En dépit des discours préconisant la réduction des pesticides, leur utilisation dans le secteur agricole a augmenté de manière exponentielle dans le monde au cours des 30 dernières années. Les herbicides à base de glyphosate (GBH) sont les plus répandus sur la planète et au Canada, où près de 470 millions de kilogrammes de glyphosate, substance déclarée «active», ont été vendus entre 2007 et 2018. C’est ce que révèle un article paru dans un numéro spécial de la revue internationale Toxics.
Intitulé «Poisoning Regulation, Research, Health, and the Environment: The Glyphosate-Based Herbicides Case in Canada», l’article est cosigné par la professeure du Département de sociologie Louise Vandelac et la chercheuse Marie-Hélène Bacon (Ph.D. sociologie, 2014), respectivement directrice et coordonnatrice du Collectif de recherche en écosanté sur les pesticides, les politiques et les alternatives (CREPPA), ainsi que par Marc-André Gagnon (Université Carleton) et Lise Parent (Université TÉLUQ), membres également du CREPPA.
Fondé sur des recherches interdisciplinaires et intersectorielles, et utilisant le cas des GBH, l’article montre que l’évaluation scientifique des pesticides et la réglementation canadiennes accusent un net retard par rapport à d’autres pays. En 2017, les GBH représentaient 58 % des pesticides utilisés dans le secteur agricole au Canada, rappellent les signataires de l’étude. Bien que la littérature scientifique concernant les effets nocifs des pesticides sur la santé et l’environnement soit abondante, le Canada n’a interdit que 32 ingrédients pesticides «actifs» sur les 531 interdits dans 168 pays.

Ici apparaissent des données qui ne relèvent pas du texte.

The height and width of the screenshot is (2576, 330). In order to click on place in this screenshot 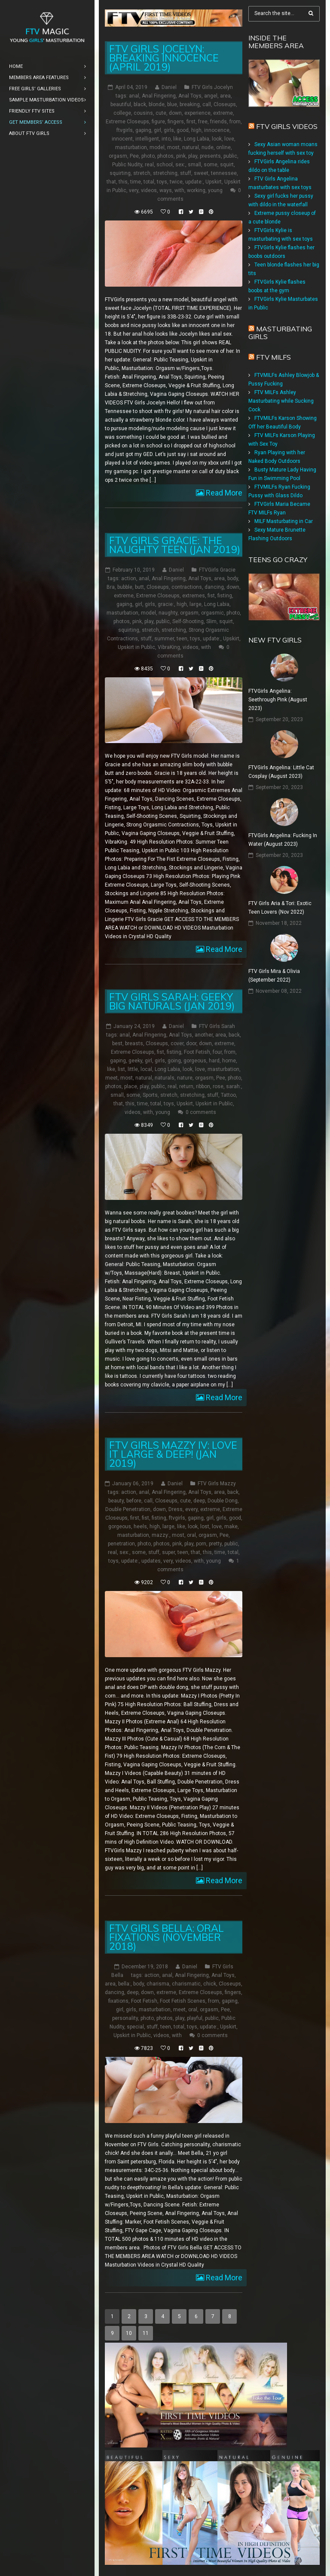 , I will do `click(130, 1086)`.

De plus, il a réapprouvé les GBH en 2017, et ce, jusqu’en 2032.
«En adoptant des récits et des preuves biaisées de l’industrie des pesticides, en étant réceptif à ses demandes et en prenant des décisions opaques, l’Agence de réglementation de la lutte antiparasitaire (ARLA) de Santé Canada favorise les intérêts commerciaux plutôt que les impératifs de santé publique et de protection de l’environnement», souligne l’article.
Le numéro spécial de Toxics met en évidence plusieurs des nouvelles découvertes sur la toxicité à long terme des pesticides dans les écosystèmes et insiste sur la nécessité que l’entièreté du produit commercialisé fasse l’objet d’évaluations indépendantes, au-delà de la substance déclarée active par l’industrie, sous la responsabilité d’organismes publics de réglementation.

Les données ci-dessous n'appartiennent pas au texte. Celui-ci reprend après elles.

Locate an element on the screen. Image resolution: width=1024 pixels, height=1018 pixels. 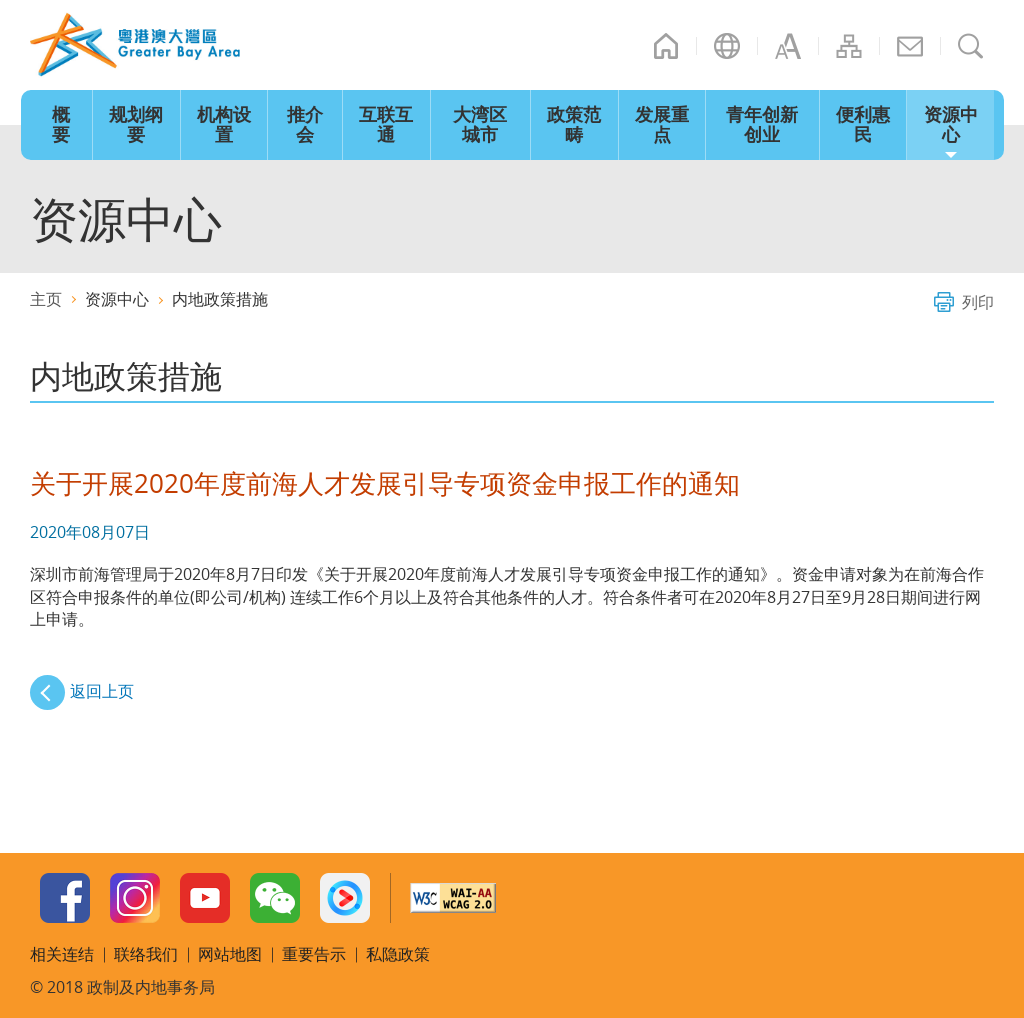 私隐政策 is located at coordinates (398, 954).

Co-rédactrice en chef de VertigO, la revue électronique en sciences de l’environnement, qui compte un lectorat très important dans la francophonie, Louise Vandelac est membre de l’Institut des sciences de l’environnement et de quatre regroupements stratégiques, dont le Réseau québécois de recherche en agriculture durable (RQRAD) et le C.A. du Centre de recherche québécois sur l’eau (CENTREAU), alors que Marie-Hélène Bacon est chercheuse associée au RQRAD, à Centreau et à l’Institut Santé et société (ISS).